帝京科学大の佐渡友陽一講師(動物園学)は「かつては単なる娯楽施設だった動物園は、生き物の生態を通じて自然や環境を学ぶ教育施設や、種を保存し繁殖につなげる機関としての役割を担うようになっている」と指摘。「大切な社会資本として、行政と地域が手を携えて維持、発展させていく姿勢が求められている」としている。

資金不足の施設多く 平均入園者はピークの半分

動物園は大きく分けて、自治体などが運営する公営と民間企業などによる民営の2種類がある。日本動物園水族館協会(東京・台東)によると、全体の8割を公営が占め、日本では1950年ごろから、住民サービスの一環として開設する自治体が多くなった。

同協会がまとめた資料によると、協会加盟の動物園は2016年度までの20年間、90カ所前後で推移する一方、1年間の平均入園者数は20年前で52万6千人余りいたが、16年度は約47万7千人。統計が残る1974年度以降でピークだった同年度の94万1千人余と比較すると、ほぼ半減している。
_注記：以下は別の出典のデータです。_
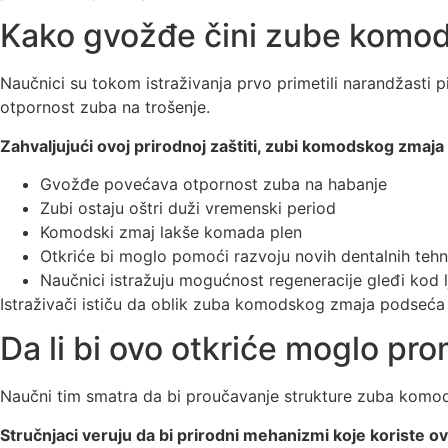
Kako gvožđe čini zube komod
Naučnici su tokom istraživanja prvo primetili narandžasti
otpornost zuba na trošenje.
Zahvaljujući ovoj prirodnoj zaštiti, zubi komodskog zmaj
Gvožđe povećava otpornost zuba na habanje
Zubi ostaju oštri duži vremenski period
Komodski zmaj lakše komada plen
Otkriće bi moglo pomoći razvoju novih dentalnih tehn
Naučnici istražuju mogućnost regeneracije gleđi kod l
Istraživači ističu da oblik zuba komodskog zmaja podseća n
Da li bi ovo otkriće moglo pr
Naučni tim smatra da bi proučavanje strukture zuba komo
Stručnjaci veruju da bi prirodni mehanizmi koje koriste o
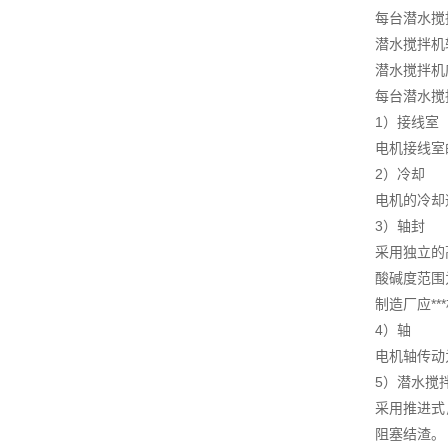
每台潜水搅
潜水搅拌机
潜水搅拌机
每台潜水搅
1）接线室
电机接线室
2）冷却
电机的冷却
3）轴封
采用独立的
酸碱度范围
制造厂应**
4）轴
电机轴传动
5）潜水搅
采用推进式
阻塞结渣。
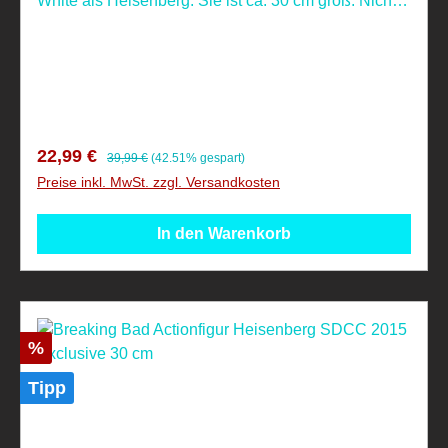
White als Heisenberg. Sie ist ca. 30 cm groß. Nicht
geeignet für Kinder unter 4 Jahren, aufgrund
verschluckbarer Kleinteile! Nicht geeignet für
Kinder unter 14 Jahren.
Verkaufspreis:
Regulärer Preis:
22,99 €
39,99 €
(42.51% gespart)
Preise inkl. MwSt. zzgl. Versandkosten
In den Warenkorb
Rabatt
%
Tipp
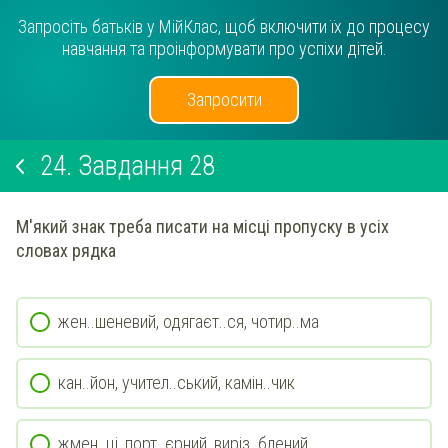
Запросіть батьків у МійКлас, щоб включити їх до процесу
навчання та проінформувати про успіхи дітей.
Запросити
24.
Завдання 28
М'який знак треба писати на місці пропуску в усіх
словах рядка
жен..шеневий, одягаєт..ся, чотир..ма
кан..йон, учител..ський, камін..чик
жмен..ці, порт..єрний, виріз..блений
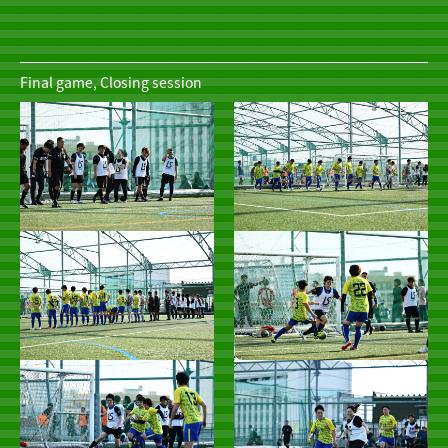
Final game, Closing session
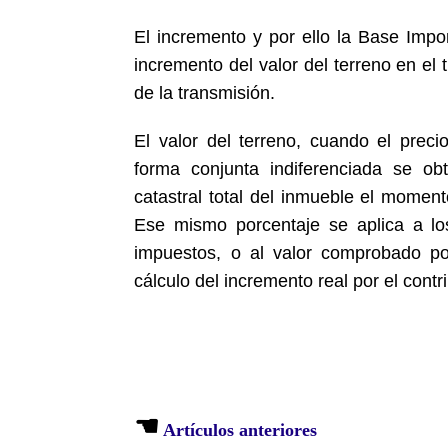
El incremento y por ello la Base Impon
incremento del valor del terreno en el 
de la transmisión.
El valor del terreno, cuando el pre
forma conjunta indiferenciada se ob
catastral total del inmueble el moment
Ese mismo porcentaje se aplica a los
impuestos, o al valor comprobado po
cálculo del incremento real por el con
☚
Artículos anteriores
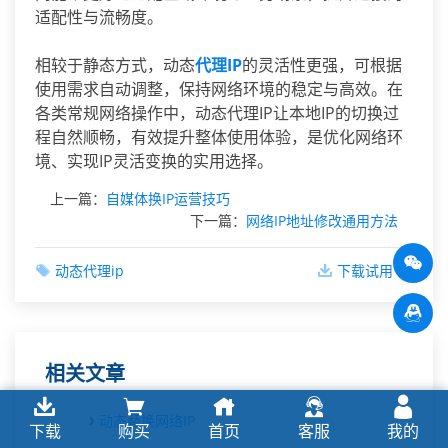
适配性与流畅度。
相较于静态方式，动态
代理IP
的灵活性更强，可根据
使用需求自动调整，保持网络环境的稳定与高效。在
各类常规网络操作中，动态代理IP让本地IP的切换过
程自然顺畅，有效提升整体使用体验，是优化网络环
境、实现IP灵活变换的实用选择。
上一篇：
自媒体换IP运营技巧
下一篇：
网络IP地址修改通用方法
动态代理ip
下载试用
相关文章
动态替换网络IP
下载
购买
首页
客服
我的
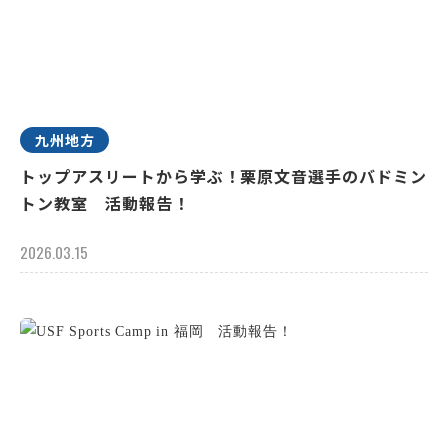
九州地方
トップアスリートから学ぶ！栗原文音選手のバドミン
トン教室 活動報告！
2026.03.15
動物園の運営などに詳しい佐渡友陽一講師によると、公営の場合、入場料収入は支出全体の4割にとどまり、残りの大部分を公金で賄うケースが多いのが実情。公的な支援のない民営の運営はさらに厳しいという。

佐渡友講師は「施設の老朽化に伴う費用負担や少子化による入場者数の減少などが、各地の動物園を悩ませ続けている」と話している。